In 1769, Spanish occupation of California began in San Diego, and a mission and fort were built in the area.

The Presidio was the hub of San Diego for many years, and eventually in 1820, a plaza was laid out and a small community arose.

As Americans began to pour into California, trade became fairly strong here, and people of many nationalities were drawn to the area.

Eventually however, a more developed city grew up near the wharf and the heart of old San Diego began to fade.

In 1968, California State Parks began preserving the area, which is now known as Old Town San Diego State Historic Park.

Today, Old Town is alive with activity.

Gift shops and restaurants line the colorful plaza.

Visitors are welcomed to wander the park’s walking streets and pathways, and are encouraged to tour its historic buildings and sites.

Many structures have been rebuilt to look as they did during the Mexican and early American periods, 1821 to 1872.

Several buildings in Old Town are actually original adobes that have been stabilized and restored, and are considered to be highlights of the park.

One of these is the La Casa de Machado y Stewart. This original adobe is considered to be a fine representation of a simple dwelling built during California’s Mexican era.

Across the way from the Machado y Stewart adobe, is the Mason Street School.

People who enter this building will see what the interior of a one room schoolhouse looks like.

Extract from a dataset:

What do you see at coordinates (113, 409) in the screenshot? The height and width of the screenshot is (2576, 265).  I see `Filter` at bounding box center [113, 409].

This historic structure was the first public school building in San Diego.

Along one wall you’ll also find old photographs of teachers who taught the early residents.

Education still continues here.

This state park along with other California State Parks, strives to educate school children with programs that help to bring the history of California to life.

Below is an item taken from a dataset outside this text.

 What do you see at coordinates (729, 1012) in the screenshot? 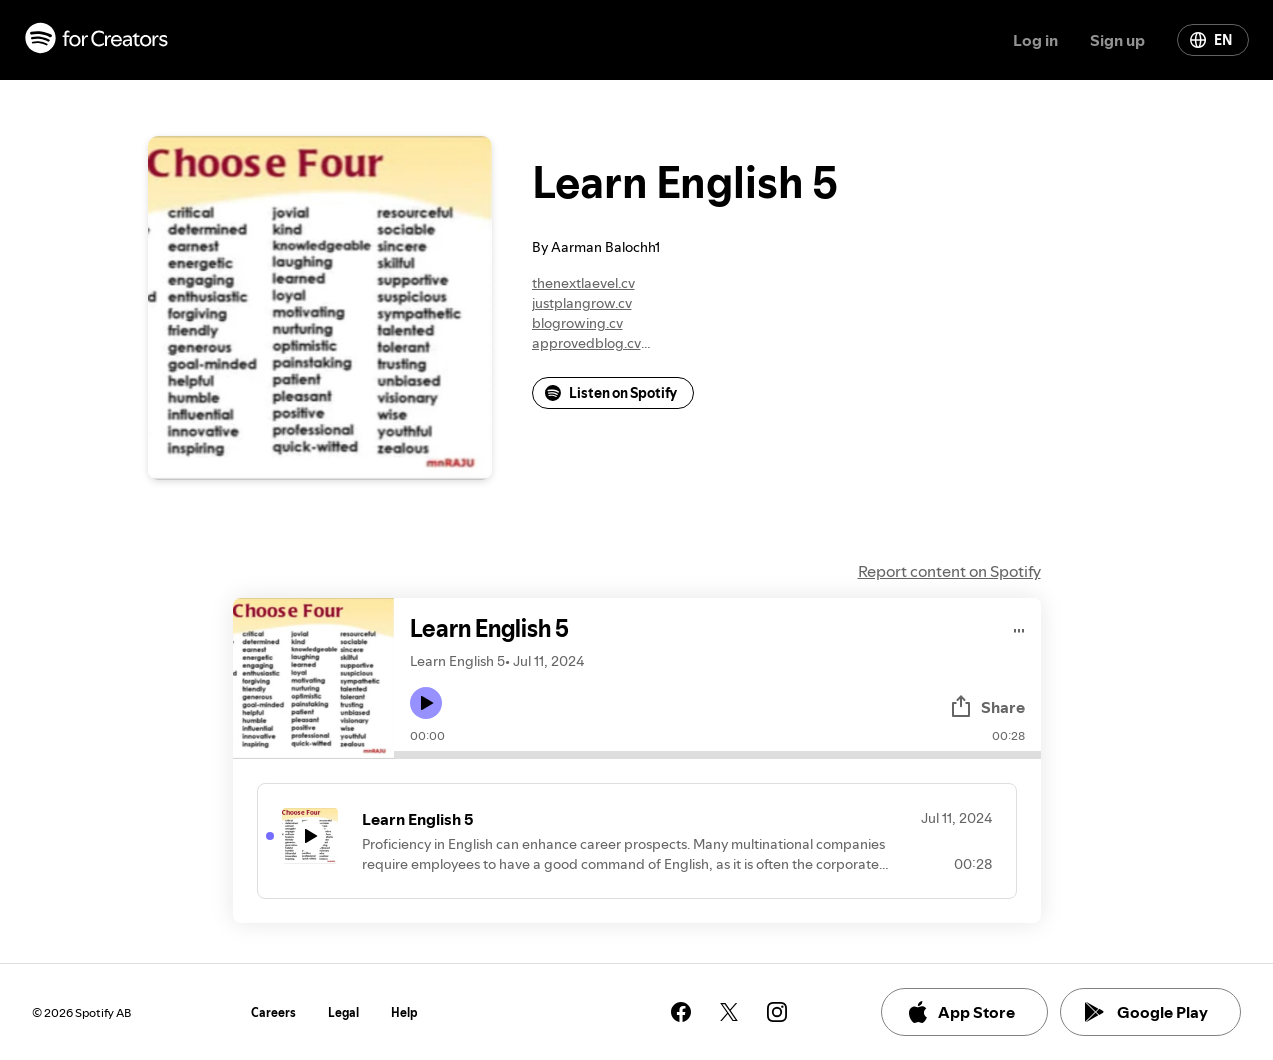
I see `[See our twitter page]` at bounding box center [729, 1012].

Costumed volunteers such as these at Old Time San Diego, give their time and talent to enhance the visitor’s experience.

For those that are interested in antique printing presses, a stop at the San Diego Union Building is worth a look.

Work was done recently to restore the building to look as it did in 1868, when the first edition of the San Diego Union Newspaper was printed here.

The Seeley Stable houses a collection of horse drawn vehicles and western memorabilia.

This building is one of Old Town’s biggest attractions.

Some of the artifacts found here are extremely rare.

Inside interpretative displays line the walls and park aids and volunteers are on hand to talk about the park.

Also available to respond to questions is the park’s mounted ranger, Dick.

The day I visited he was busy discussing the history of the San Diego area with park visitors.

He led me to my next stop, the beautiful courtyard garden of La Casa de Machado y Stewart.

This wonderful restored adobe is the most famous of Old Town’s original structures and dates back to 1827, when it belonged to the commander of the San Diego Presidio and his descendants.

The restoration of this adobe began in 1910.

Today, people can tour rooms furnished with antiques that reflect the era when the Machado y Stewart family lived here.

There’s plenty to see and do when you visit this historic state park.

If you plan to shop, have lunch and visit the house and stable museums, you’ll need to set aside the better part of a day.